Iran and Pakistan border Afghanistan and have a large stake in its stability because of the impact of a flourishing drugs trade and because in decades of violence, millions of refugees have often spilt across borders.

Although it is a long-time foe of Iran, the United States is also pushing for a more regional approach against the growing strength of Taliban-linked militants in Afghanistan, one of the areas where Washington is seeking to engage Tehran.

"If we can save Pakistan and Afghanistan from these problems, from extremism … then such trilateral meetings are meaningful," Karzai, the Afghan president, told the summit in comments broadcast by Iran's English-language Press TV.
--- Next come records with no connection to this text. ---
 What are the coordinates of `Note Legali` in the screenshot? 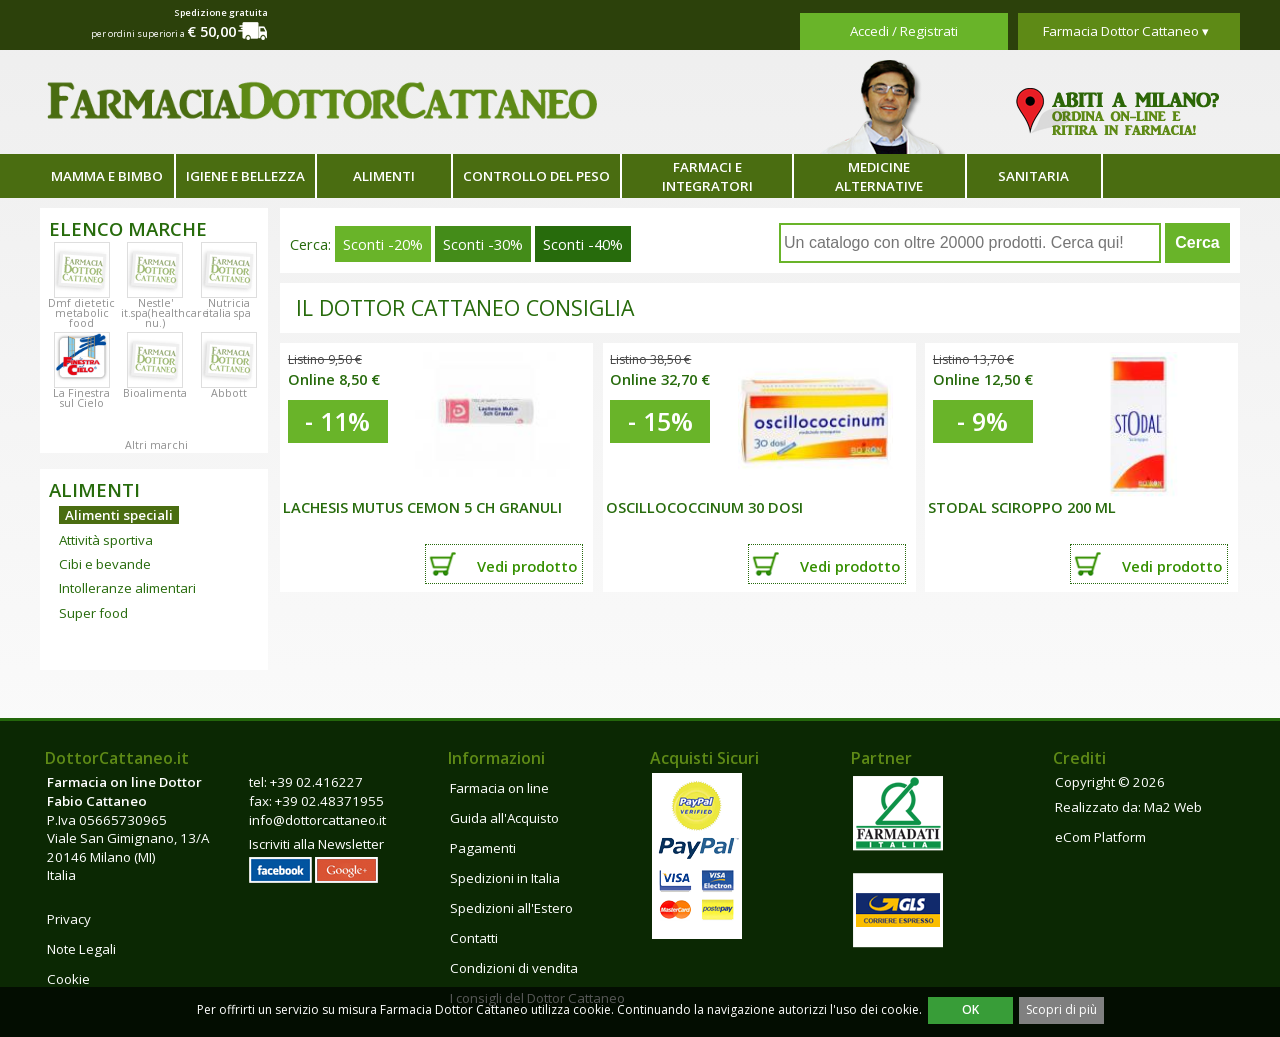 It's located at (81, 949).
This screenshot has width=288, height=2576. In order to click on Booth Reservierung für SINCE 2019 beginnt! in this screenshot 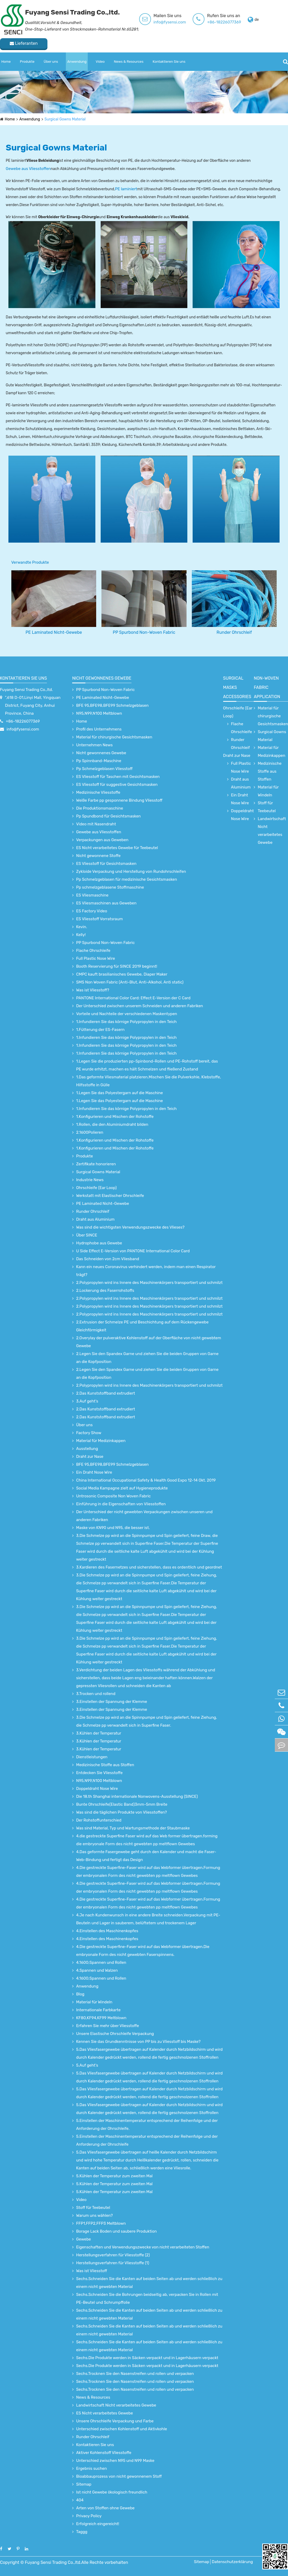 , I will do `click(116, 966)`. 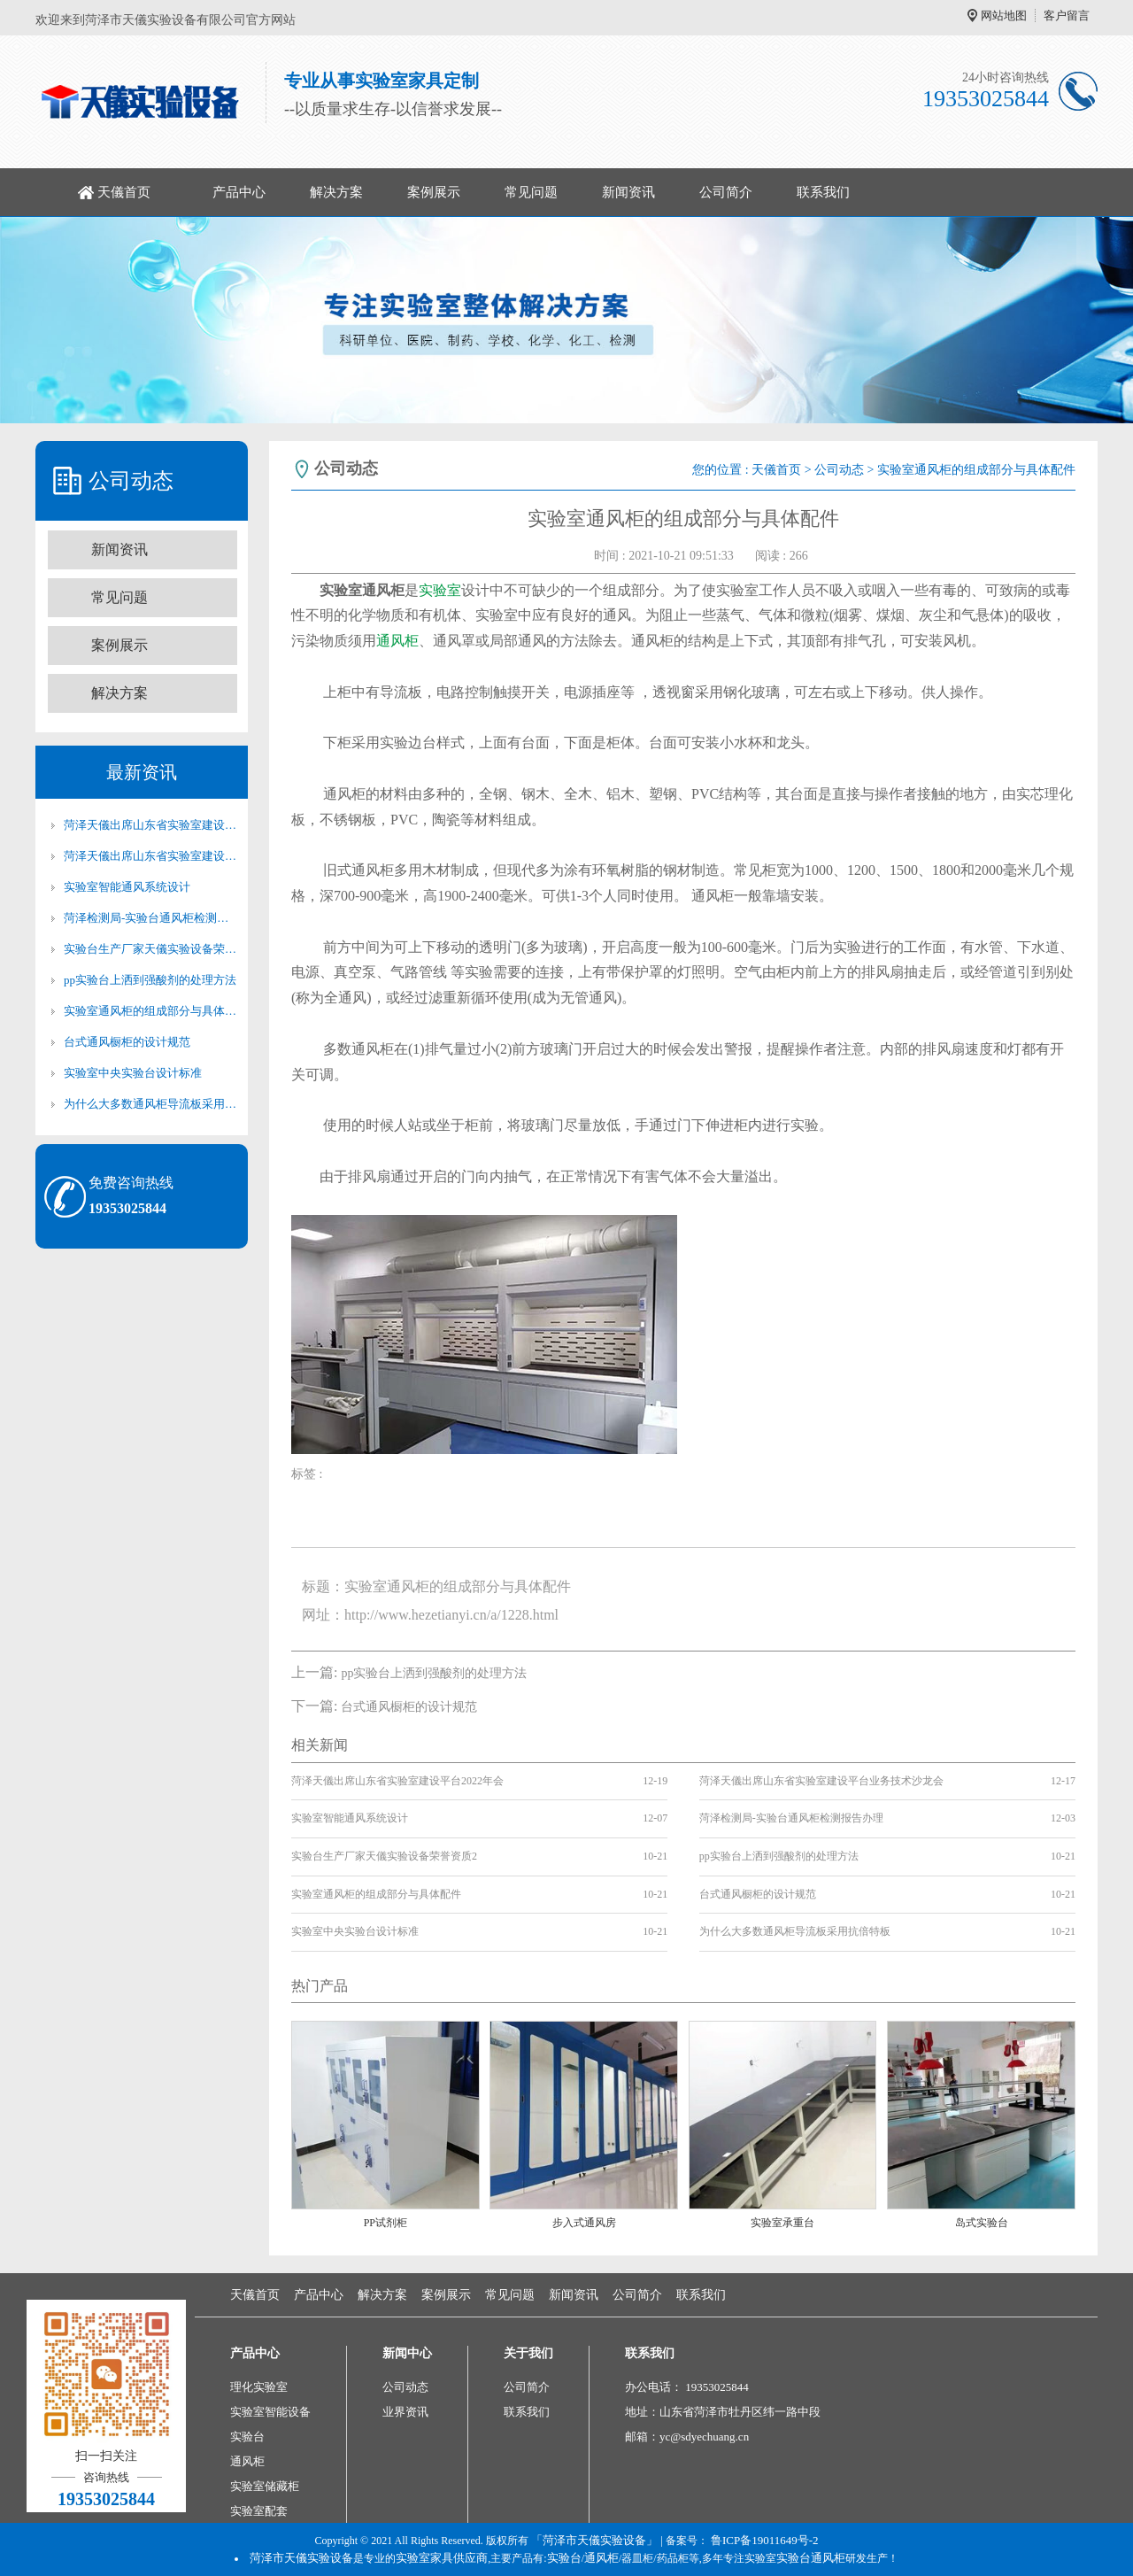 Image resolution: width=1133 pixels, height=2576 pixels. I want to click on 实验室家具供应商, so click(442, 2557).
"The problems come from amongst ourselves," he said.

But Ahmadinejad, who often rails against the West, took aim at outside intervention in the region, "by others who are alien to the nations and culture of our nations."

Clearly referring to tens of thousands of U.S. and mostly NATO troops in Afghanistan and Iraq, he said they were pursuing their own interests.

The United States is pouring thousands more troops into Afghanistan this year to try to reverse gains by a resurgent Taliban, particularly in its southern heartland.

"Although the presence of foreign forces in our region was under the pretext of establishing security … it has not been much of a help to the establishment of permanent security and political and economic growth," Ahmadinejad said.

Khamenei, Iran's highest authority, later told Karzai and Zardari in a meeting that foreign military interference was one of the region's main problems.

"America … is very much hated among the people of the region," the official IRNA news agency quoted him as saying.

At a U.N. meeting in The Hague in March, Iran offered to help Afghanistan combat the narcotics trade, which helps fund the Taliban, in a gesture that U.S. Secretary of State Hillary Clinton called promising.

Speaking after Sunday's summit in Tehran, Ahmadinejad said the three presidents had signed a declaration of "paramount importance" to increase cooperation, without giving details.

Zardari said they "reached broad consensus on giving further shape to our tripartite cooperation," including working towards free trade.